Perhaps this modus operandi will apply on the Femmes'
second LP. Perhaps not. They plan not to get locked into a
concept, nor pandering to an audience by compromising.
"The only thing we'll pander to," DeLorenzo states,
"is our own desire to grow and amaze ourselves through
our progress. We may not remain totally acoustic."
"The best artists of recent years," Ritchie says
-- "The Clash, Talking Heads and Elvis Costello -- went
out on a limb. I think we're going to be that way."
But much roadwork looms ahead before the band will see the
inside of another recording studio. Ritchie has compiled travel
tapes of Tyrannosaurus Rex, Cecil Taylor, John Cale, early
Stones, Balinese gamelan, blues and Indian folk music. The
Femmes will remain Milwaukee rentpayers, however, and they
have a pre-concert compilation cassette of Milwaukee bands
to spread the word.
"Milwaukee has the feel of a European village,"
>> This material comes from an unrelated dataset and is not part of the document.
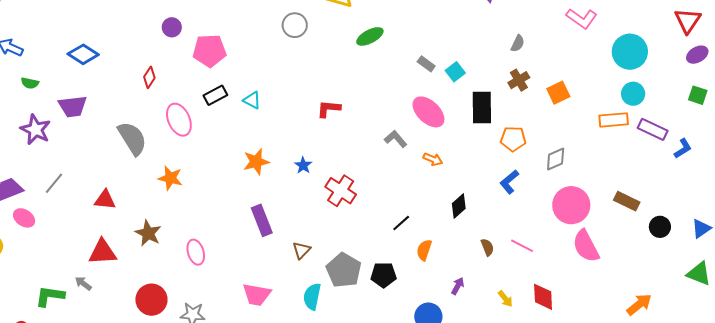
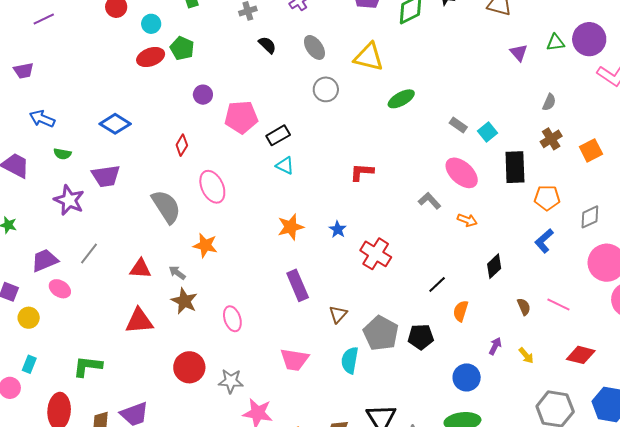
black rectangle: (215, 95) -> (278, 135), moved
gray arrow: (83, 283) -> (177, 273), moved
red diamond: (543, 297) -> (581, 355), turned -72
yellow arrow: (505, 299) -> (526, 355), moved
DeLorenzo says. The city has remained fairly true to its Germanic
foundation. And its art community, perhaps due to the city's
ideal size, is closer-knit than that of Chicago, ten times
as populous and only 100 mile south. Commercial rock radio
spearheads nearly every Milwaukee musician's list of grievances,
but the station once rated the country's most neanderthal
now integrates U2 with Styx. Would a choleric "folk-punk"
band down the computers?
"A friend of mind is a d.j. at that station," Ritchie
says. "I called him this morning. He said, 'Everybody
keeps calling for "Mr. Roboto" and it's driving
me crazy.' I told him his association with that radio station
is causing his subliminal, spiritual decay."
But will they play the album?
"If not," says one violent Femme. "I'll whack
my friend upside the head."
©1983 Trans-Oceanic Trouser Press, Inc.